◆ EXTRACTED MATERIAL:

* * * * *

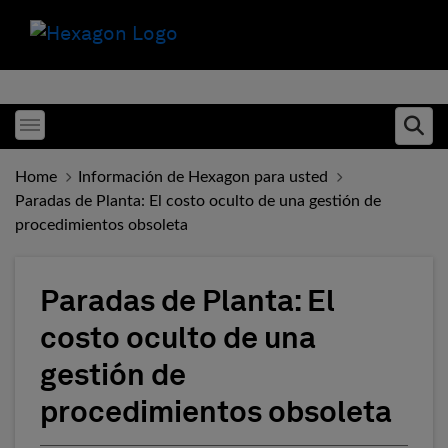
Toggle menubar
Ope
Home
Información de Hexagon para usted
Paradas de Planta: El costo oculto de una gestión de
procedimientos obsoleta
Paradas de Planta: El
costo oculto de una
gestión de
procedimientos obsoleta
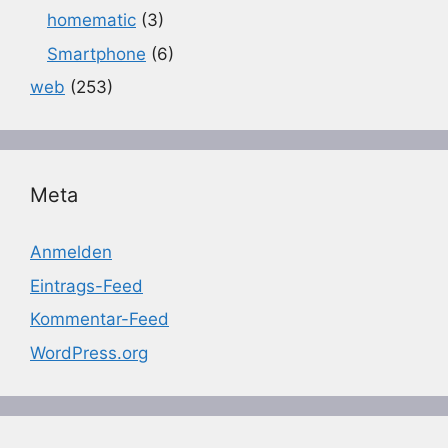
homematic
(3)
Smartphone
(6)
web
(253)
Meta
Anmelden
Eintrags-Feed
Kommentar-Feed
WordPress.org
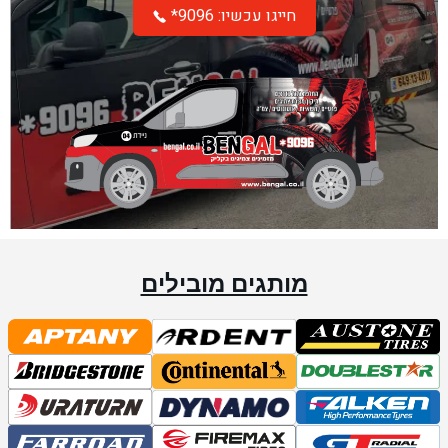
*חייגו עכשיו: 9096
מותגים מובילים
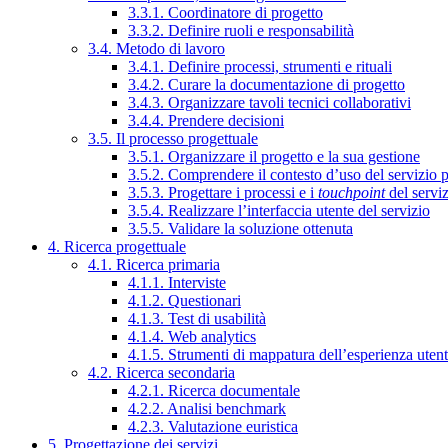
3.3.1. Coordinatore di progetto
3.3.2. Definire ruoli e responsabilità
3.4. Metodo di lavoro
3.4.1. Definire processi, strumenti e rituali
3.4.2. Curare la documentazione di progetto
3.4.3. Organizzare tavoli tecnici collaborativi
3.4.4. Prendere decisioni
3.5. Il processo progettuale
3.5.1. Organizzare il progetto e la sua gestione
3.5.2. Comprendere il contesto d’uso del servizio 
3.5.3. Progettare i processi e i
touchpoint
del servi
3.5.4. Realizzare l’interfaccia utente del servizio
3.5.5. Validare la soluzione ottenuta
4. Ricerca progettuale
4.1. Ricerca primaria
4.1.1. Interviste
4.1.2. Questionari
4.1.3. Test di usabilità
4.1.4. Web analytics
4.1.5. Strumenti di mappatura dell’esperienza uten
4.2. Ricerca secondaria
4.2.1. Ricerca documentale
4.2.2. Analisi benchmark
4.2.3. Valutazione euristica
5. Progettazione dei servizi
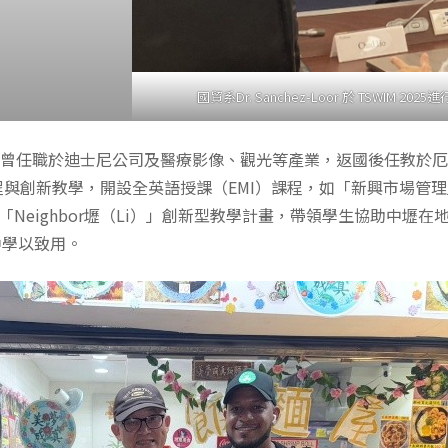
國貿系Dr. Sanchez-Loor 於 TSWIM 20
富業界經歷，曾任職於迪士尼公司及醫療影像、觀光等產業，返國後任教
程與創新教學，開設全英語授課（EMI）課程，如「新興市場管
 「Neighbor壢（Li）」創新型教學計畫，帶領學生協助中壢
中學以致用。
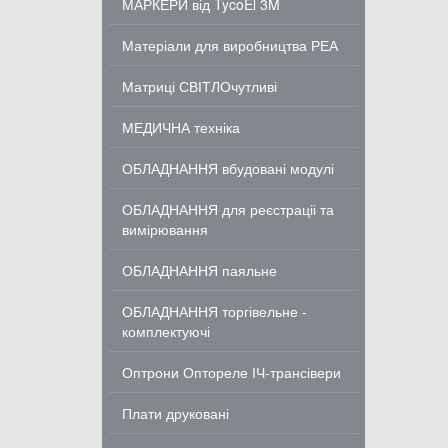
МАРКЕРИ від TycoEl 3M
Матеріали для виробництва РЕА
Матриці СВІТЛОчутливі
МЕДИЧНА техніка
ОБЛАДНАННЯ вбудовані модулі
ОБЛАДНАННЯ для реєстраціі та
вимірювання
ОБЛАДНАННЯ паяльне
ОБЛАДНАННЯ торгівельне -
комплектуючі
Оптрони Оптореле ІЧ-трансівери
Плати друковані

* * * * *

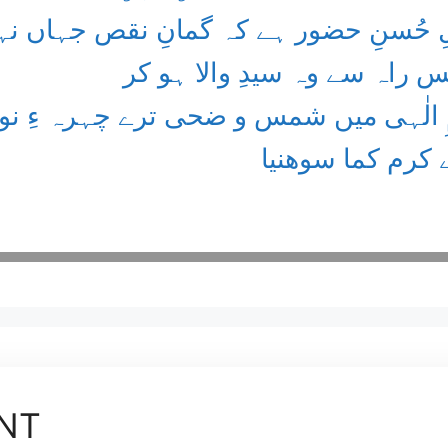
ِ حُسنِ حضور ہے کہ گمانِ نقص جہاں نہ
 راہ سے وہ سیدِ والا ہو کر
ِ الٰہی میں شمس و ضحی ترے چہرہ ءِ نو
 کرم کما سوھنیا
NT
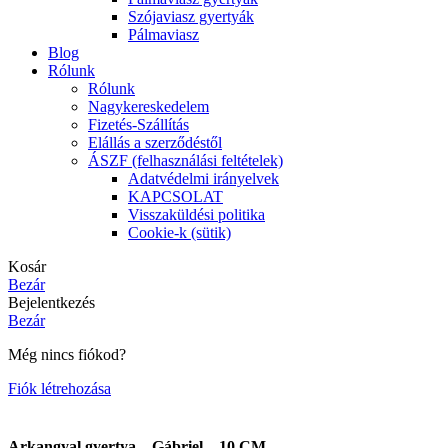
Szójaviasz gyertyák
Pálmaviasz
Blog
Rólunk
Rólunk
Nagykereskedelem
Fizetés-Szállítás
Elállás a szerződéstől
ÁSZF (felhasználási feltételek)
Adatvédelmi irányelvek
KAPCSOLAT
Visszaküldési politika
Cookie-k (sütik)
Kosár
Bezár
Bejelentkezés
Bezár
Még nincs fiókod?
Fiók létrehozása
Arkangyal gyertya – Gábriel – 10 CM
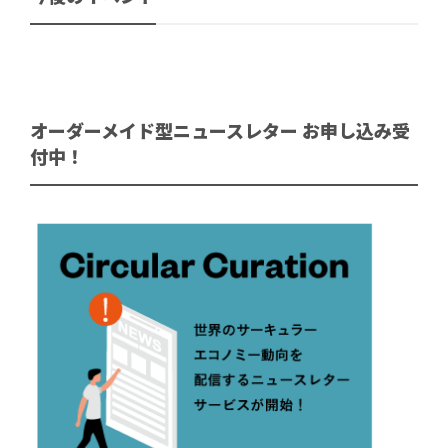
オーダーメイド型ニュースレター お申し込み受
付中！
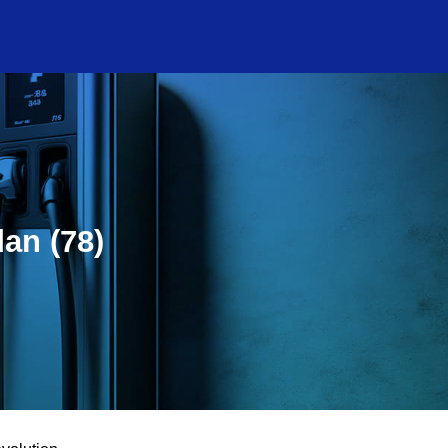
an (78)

* * * * *

Going by the data above, give back only the lines from the one containing "Toggle menubar" through the one containing "Плати друковані", exactly as they stand, both ends included and no images.

◆ SOLUTION TO THIS PROBLEM:
Toggle menubar
Ope
Home
Información de Hexagon para usted
Paradas de Planta: El costo oculto de una gestión de
procedimientos obsoleta
Paradas de Planta: El
costo oculto de una
gestión de
procedimientos obsoleta
homematic
(3)
Smartphone
(6)
web
(253)
Meta
Anmelden
Eintrags-Feed
Kommentar-Feed
WordPress.org
*חייגו עכשיו: 9096
מותגים מובילים
3.3.1. Coordinatore di progetto
3.3.2. Definire ruoli e responsabilità
3.4. Metodo di lavoro
3.4.1. Definire processi, strumenti e rituali
3.4.2. Curare la documentazione di progetto
3.4.3. Organizzare tavoli tecnici collaborativi
3.4.4. Prendere decisioni
3.5. Il processo progettuale
3.5.1. Organizzare il progetto e la sua gestione
3.5.2. Comprendere il contesto d’uso del servizio 
3.5.3. Progettare i processi e i
touchpoint
del servi
3.5.4. Realizzare l’interfaccia utente del servizio
3.5.5. Validare la soluzione ottenuta
4. Ricerca progettuale
4.1. Ricerca primaria
4.1.1. Interviste
4.1.2. Questionari
4.1.3. Test di usabilità
4.1.4. Web analytics
4.1.5. Strumenti di mappatura dell’esperienza uten
4.2. Ricerca secondaria
4.2.1. Ricerca documentale
4.2.2. Analisi benchmark
4.2.3. Valutazione euristica
5. Progettazione dei servizi
國貿系Dr. Sanchez-Loor 於 TSWIM 20
富業界經歷，曾任職於迪士尼公司及醫療影像、觀光等產業，返國後任教
程與創新教學，開設全英語授課（EMI）課程，如「新興市場管
 「Neighbor壢（Li）」創新型教學計畫，帶領學生協助中壢
中學以致用。
МАРКЕРИ від TycoEl 3M
Матеріали для виробництва РЕА
Матриці СВІТЛОчутливі
МЕДИЧНА техніка
ОБЛАДНАННЯ вбудовані модулі
ОБЛАДНАННЯ для реєстраціі та
вимірювання
ОБЛАДНАННЯ паяльне
ОБЛАДНАННЯ торгівельне -
комплектуючі
Оптрони Оптореле ІЧ-трансівери
Плати друковані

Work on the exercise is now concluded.